2. CASE REPORT
A 17-year-old female patient was diagnosed as having heart tumor when
she had a routine checkup in a local hospital and transferred to Tam Duc
Heart Hospital was admitted to our hospital. The patient was born at
full term, normal pregnancy and natural delivery, with no family history
of epilepsy. At 5-month-old, the patient started suffering from
convulsion after falling down from a hammock. She was then diagnosed
with generalized epilepsy and prescribed anticonvulsant medication. From
age 2, she experienced partial seizures with eight to ten episodes a
year. Throughout the years, she was treated with anti-epileptic drugs
including sodium valproate and carbamazepine without successful control
of seizures. She stopped studying at age 15 due to intellectual
disability.
Physical examination showed facial angiofibromas over her nose, cheeks
and forehead, intraoral fibromas and hypopigmented skin lesions
(shagreen patch) on different parts of the body (Figure 1). Her
biochemical laboratory test was unremarkable. Echocardiography showed
chordae of tendinae sclerosis (Figure 2). Chordae tendineae sclerosis
and the presence of lipofibroma in midlateral wall of left ventricle
were also demonstrated by cardiac MRI (Figure 2). Cerebral MRI revealed
multiple 5 to 7 mm nodules in the brain cortex and subependymal zone
(Figure 3). Thoracic multi-slide computed tomography (MSCT) showed
multiple 3-5 mm nodules in both lungs (Figure 4) . Renal
angiomyolipomas of 50x50 mm in bilateral kidneys were revealed by
ultrasonography and MSCT (Figure 5). With those characteristic clinical
manifestations, we considered that the patient fulfilled diagnostic
criteria of TSC.
Next generation sequencing of TSC 1 and TSC2 gene was performed on
patient blood sample to confirm the diagnosis of TSC, after obtention of
patient’s parents signed informed consent. Library preparation was
carried out using Trusight Cancer kit (Illumina, United States)

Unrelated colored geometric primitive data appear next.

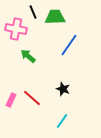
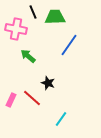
black star: moved 15 px left, 6 px up
cyan line: moved 1 px left, 2 px up
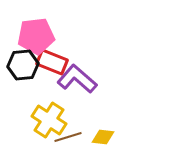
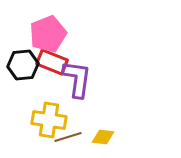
pink pentagon: moved 12 px right, 2 px up; rotated 15 degrees counterclockwise
purple L-shape: rotated 57 degrees clockwise
yellow cross: rotated 24 degrees counterclockwise
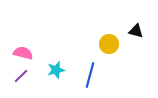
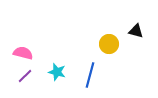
cyan star: moved 1 px right, 2 px down; rotated 30 degrees clockwise
purple line: moved 4 px right
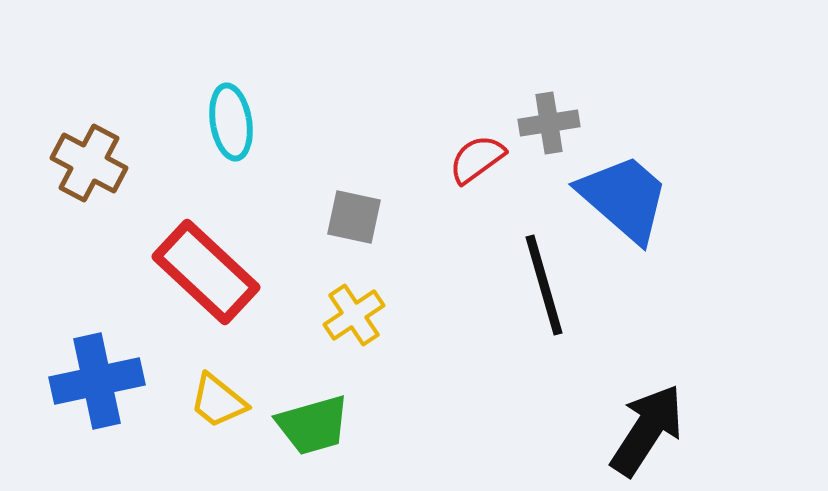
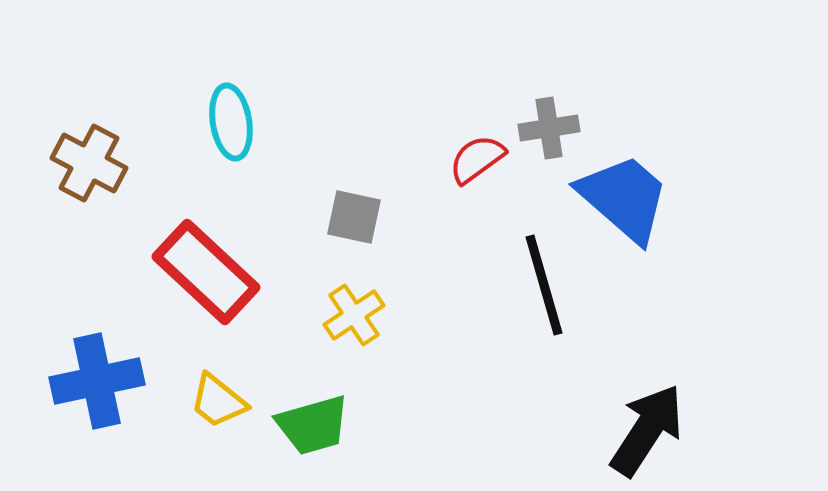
gray cross: moved 5 px down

according to the manufacturer’s instructions. Prepared library was
sequenced using Illumina Miniseq platform. Variants (SNPs and indels)

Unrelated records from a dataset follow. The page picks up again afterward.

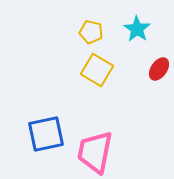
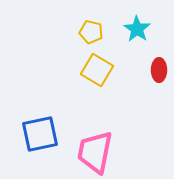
red ellipse: moved 1 px down; rotated 35 degrees counterclockwise
blue square: moved 6 px left
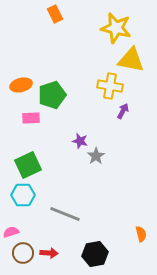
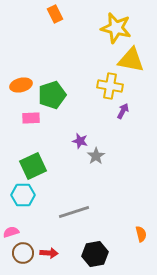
green square: moved 5 px right, 1 px down
gray line: moved 9 px right, 2 px up; rotated 40 degrees counterclockwise
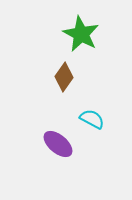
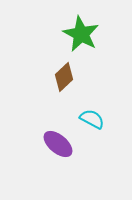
brown diamond: rotated 12 degrees clockwise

were called using the Genome Analysis ToolKit (GATK) according to
guidelines, and human reference genome hg38.4 Variants
with at least 20X coverage were further analyzed using Alamut Visual
(Interactive Biosoftware). Synonymous variants, intronic variants
outside of the flanking regions, and variants with a minor allelic
frequency (MAF) ≥ 5% in the Genome Aggregation (gnomAD) database were
excluded based on the American College of Medical Genetics and Genomics
(ACMG) recommendations for variant frequency in control
populations.5 The patient was found to carry a novel
heterozygous frameshift mutation c.2626delA, p.Thr876ProfsTer18
(NM_000548.5) in exon 23 of TSC 2 gene. This mutation was
classified as likely pathogenic based on ACMG guidelines. Sanger
sequencing was used to confirm the identified mutation (Figure 6). This
mutation was not identified in normal subjects according to gnomAD, and
was not reported in HGMD, OMIM and Clinvar as associated with TSC.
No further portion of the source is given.